ある騎士の夢 7
衰弱が激しかったロッタは、男児を早産してすぐに亡くなった。
そしてその日の夜、リディアは王の寝室へと続く抜け道をこの前とは逆に辿っていた。
「俺を、殺しに来たか」
突然現れたリディアに、獅子王レーヴェは何処かラウドに似た不敵な笑みを向ける。その笑みを総無視して、リディアはマントに包んで胸に抱えて来た、生まれたばかりのロッタの息子を王の眼前に掲げた。
「貴方ね、ロッタを犯したのは」
裸の赤子の左肩にあるのは、獅子の痣。この痣を見たとき、リディアは赤子を王に押し付けることに決めた。そこに有ったのは、怒り。王の好色は、知れ渡っている。異母妹と知らないままリディアまで犯そうとしたのだから、その程度は推して知るべし。しかし何故、まだ子供と言って良いロッタまで犯したのか。しかも、ロッタが必死で守っていた幼い者達を殺したそのすぐ後に。王の残酷さに怒鳴りたくなるのを無理矢理押さえ込み、リディアは眠る赤子をレーヴェの腕に押し付けた。
「痣か。
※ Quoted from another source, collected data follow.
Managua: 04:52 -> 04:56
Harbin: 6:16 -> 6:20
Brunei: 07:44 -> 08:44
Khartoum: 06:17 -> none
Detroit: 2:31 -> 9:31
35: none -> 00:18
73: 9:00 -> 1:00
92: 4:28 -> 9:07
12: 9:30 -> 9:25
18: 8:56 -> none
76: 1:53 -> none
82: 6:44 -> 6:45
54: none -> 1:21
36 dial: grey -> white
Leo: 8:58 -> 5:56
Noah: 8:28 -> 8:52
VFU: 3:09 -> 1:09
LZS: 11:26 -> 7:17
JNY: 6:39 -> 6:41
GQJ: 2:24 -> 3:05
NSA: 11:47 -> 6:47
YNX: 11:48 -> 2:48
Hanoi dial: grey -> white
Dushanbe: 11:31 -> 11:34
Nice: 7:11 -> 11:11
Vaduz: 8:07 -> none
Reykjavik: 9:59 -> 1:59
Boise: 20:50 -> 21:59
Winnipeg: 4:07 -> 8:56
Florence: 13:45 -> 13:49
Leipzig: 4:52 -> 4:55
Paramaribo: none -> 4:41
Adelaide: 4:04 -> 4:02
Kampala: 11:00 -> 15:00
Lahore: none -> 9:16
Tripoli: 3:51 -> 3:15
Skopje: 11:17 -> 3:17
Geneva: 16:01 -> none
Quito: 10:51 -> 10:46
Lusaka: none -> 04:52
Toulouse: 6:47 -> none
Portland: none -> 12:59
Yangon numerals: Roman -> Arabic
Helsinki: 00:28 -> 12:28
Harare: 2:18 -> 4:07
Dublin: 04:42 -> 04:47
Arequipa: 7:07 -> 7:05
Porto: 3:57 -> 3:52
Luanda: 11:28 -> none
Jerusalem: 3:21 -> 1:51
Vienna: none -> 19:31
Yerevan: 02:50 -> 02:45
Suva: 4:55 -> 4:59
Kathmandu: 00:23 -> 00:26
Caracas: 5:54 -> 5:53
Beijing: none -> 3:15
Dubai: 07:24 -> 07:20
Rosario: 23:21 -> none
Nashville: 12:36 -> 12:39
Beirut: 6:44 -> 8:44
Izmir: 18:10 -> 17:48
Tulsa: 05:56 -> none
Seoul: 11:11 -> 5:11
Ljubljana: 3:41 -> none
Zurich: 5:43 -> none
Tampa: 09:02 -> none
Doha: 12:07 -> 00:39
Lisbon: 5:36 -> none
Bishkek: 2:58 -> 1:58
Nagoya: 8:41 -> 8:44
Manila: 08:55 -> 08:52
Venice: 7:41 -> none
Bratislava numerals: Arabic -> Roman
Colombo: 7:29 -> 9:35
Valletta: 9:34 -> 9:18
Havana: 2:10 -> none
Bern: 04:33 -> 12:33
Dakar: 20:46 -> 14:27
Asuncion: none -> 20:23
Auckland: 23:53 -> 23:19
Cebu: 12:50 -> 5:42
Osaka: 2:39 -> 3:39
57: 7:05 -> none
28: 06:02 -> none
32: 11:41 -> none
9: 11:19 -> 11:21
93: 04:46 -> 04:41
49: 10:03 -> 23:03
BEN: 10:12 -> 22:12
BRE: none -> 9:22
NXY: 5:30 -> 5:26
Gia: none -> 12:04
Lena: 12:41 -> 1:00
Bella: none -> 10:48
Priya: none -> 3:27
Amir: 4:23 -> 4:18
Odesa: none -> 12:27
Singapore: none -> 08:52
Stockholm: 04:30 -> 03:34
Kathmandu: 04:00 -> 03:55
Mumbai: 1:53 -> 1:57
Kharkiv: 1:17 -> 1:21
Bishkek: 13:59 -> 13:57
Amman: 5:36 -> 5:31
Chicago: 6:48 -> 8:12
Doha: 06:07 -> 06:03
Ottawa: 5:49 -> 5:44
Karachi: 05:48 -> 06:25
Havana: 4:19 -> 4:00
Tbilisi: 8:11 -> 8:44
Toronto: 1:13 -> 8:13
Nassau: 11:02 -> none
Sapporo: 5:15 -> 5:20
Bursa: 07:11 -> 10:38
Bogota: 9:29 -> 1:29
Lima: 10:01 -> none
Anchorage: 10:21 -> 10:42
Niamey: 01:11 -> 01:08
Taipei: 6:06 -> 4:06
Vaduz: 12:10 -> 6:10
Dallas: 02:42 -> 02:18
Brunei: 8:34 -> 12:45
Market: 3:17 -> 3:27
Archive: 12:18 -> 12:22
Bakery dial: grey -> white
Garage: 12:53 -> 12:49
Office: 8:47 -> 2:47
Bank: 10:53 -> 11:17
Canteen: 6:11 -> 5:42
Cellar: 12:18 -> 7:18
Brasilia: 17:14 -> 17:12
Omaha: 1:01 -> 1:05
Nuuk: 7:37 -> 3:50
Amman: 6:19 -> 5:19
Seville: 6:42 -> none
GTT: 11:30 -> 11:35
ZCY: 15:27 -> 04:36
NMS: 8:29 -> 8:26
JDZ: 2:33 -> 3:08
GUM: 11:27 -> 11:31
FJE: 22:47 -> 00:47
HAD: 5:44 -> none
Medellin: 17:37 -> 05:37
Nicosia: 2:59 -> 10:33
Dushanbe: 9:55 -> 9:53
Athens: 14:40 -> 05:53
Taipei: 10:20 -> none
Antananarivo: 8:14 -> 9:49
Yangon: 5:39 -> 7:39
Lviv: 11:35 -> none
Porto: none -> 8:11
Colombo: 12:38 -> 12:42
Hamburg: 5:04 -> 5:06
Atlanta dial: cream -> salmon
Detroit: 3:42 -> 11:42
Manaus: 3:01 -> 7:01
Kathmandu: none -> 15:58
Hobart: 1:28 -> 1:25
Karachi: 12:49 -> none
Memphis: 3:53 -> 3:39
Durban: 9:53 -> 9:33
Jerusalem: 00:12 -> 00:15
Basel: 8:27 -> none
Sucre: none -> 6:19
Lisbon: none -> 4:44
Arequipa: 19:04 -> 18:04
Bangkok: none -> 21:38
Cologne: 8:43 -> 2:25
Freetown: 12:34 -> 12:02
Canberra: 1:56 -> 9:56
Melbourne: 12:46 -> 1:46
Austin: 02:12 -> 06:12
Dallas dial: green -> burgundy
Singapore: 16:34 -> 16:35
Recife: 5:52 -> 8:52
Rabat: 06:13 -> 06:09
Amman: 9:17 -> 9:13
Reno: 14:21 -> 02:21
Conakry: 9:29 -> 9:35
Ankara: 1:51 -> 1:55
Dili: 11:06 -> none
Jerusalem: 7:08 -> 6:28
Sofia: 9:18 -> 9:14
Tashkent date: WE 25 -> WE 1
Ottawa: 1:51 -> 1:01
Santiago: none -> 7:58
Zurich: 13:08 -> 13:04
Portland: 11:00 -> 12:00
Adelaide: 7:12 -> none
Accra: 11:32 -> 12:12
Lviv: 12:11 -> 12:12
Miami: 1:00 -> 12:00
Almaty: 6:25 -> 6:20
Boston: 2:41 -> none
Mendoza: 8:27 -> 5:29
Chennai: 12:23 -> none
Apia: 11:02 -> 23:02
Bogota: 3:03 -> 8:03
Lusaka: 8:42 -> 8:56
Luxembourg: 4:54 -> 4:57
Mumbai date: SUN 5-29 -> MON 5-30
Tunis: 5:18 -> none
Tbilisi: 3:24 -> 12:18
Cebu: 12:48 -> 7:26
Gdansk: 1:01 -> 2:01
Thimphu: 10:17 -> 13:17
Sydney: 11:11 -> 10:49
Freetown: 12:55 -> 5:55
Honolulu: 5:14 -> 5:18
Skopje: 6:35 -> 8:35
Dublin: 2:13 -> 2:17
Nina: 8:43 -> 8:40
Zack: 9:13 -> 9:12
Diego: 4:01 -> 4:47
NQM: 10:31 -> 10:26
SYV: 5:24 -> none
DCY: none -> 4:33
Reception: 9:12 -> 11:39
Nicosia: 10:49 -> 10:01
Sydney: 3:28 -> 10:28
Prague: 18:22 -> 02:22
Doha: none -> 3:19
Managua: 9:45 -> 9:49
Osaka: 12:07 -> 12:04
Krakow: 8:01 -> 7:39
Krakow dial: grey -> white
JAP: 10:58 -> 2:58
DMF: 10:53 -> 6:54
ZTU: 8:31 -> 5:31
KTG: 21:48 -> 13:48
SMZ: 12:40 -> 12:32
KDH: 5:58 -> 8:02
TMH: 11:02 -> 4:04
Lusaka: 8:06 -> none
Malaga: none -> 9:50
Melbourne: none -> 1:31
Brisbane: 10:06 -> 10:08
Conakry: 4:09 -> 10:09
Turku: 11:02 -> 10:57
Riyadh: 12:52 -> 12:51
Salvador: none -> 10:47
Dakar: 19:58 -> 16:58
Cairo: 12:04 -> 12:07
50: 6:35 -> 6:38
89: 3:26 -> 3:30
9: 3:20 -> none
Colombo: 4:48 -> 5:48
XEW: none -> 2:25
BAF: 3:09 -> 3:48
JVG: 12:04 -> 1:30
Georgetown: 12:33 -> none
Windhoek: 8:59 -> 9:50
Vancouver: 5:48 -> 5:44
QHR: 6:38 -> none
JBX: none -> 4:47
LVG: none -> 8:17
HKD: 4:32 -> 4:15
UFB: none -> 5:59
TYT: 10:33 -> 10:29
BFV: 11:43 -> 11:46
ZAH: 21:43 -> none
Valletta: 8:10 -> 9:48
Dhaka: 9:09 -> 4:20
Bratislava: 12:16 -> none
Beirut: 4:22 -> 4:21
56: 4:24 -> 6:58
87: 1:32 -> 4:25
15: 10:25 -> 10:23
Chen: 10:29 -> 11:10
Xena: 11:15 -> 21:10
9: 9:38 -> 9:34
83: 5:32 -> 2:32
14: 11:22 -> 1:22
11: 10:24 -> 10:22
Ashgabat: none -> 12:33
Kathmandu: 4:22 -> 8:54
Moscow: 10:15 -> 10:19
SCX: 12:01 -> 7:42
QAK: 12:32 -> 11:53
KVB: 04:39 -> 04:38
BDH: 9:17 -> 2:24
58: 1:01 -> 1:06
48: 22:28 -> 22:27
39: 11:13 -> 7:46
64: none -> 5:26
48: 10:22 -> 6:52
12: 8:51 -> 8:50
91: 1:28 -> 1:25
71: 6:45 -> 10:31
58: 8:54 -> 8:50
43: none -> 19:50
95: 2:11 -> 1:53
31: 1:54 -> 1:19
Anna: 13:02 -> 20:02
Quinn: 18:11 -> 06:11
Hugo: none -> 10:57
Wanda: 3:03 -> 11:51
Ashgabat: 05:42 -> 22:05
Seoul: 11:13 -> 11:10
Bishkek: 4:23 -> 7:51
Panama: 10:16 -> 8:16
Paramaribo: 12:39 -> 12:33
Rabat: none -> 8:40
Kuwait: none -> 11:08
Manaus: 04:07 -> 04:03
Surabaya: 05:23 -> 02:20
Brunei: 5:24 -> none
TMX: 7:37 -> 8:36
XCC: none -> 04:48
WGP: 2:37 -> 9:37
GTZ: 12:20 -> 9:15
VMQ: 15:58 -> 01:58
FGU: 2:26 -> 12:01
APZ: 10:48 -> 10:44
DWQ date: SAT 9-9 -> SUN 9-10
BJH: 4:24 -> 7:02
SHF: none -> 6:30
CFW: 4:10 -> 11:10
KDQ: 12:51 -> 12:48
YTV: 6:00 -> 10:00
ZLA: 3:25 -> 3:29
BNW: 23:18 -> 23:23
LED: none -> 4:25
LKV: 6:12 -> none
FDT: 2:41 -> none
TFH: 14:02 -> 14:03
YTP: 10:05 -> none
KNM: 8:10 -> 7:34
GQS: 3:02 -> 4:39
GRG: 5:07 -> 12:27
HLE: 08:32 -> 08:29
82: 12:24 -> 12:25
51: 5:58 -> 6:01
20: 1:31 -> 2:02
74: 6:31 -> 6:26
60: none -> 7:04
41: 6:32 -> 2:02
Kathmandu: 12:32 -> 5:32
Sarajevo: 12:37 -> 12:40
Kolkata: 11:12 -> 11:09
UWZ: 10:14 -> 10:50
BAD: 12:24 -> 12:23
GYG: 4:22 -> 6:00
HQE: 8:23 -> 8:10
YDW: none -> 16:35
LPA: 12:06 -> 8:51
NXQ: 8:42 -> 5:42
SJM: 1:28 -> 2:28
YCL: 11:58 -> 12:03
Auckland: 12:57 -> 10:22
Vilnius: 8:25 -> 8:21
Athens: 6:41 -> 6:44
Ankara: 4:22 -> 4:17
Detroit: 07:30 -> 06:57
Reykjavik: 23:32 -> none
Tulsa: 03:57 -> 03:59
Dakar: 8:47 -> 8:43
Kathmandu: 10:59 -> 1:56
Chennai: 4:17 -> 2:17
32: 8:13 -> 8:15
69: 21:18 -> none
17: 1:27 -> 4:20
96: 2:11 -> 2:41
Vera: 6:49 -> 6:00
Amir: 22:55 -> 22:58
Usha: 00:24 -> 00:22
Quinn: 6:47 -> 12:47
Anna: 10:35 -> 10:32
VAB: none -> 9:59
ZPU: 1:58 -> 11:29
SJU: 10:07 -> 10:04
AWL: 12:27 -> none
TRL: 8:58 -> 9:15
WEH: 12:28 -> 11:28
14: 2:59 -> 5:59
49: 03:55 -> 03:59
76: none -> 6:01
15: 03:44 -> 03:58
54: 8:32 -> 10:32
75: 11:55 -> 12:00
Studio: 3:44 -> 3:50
確かに、今この痣を持っているのは俺だけだ」
赤子を押し付けられて、それでも昂然と、王は言葉を紡ぐ。
「しかし時期からするとラウドの子ということも有り得る」
「ラウドは、妹を犯すようなことはしません」
ラウドは、貴方と違う。軽蔑の目で王を見る。こんな奴、殴るだけ無駄だ。リディアの気持ちに気付いたのか、王はふっと息を吐いた。
「分かった、乳母御に預けよう」
レーヴェ王を育てた乳母は、新しき国の高位の貴族の妻であり、夫婦で獅子王から信頼されている。その家に預けるのなら、赤子は大切に育てられるだろう。リディアは承諾の印にこくんと頷いた。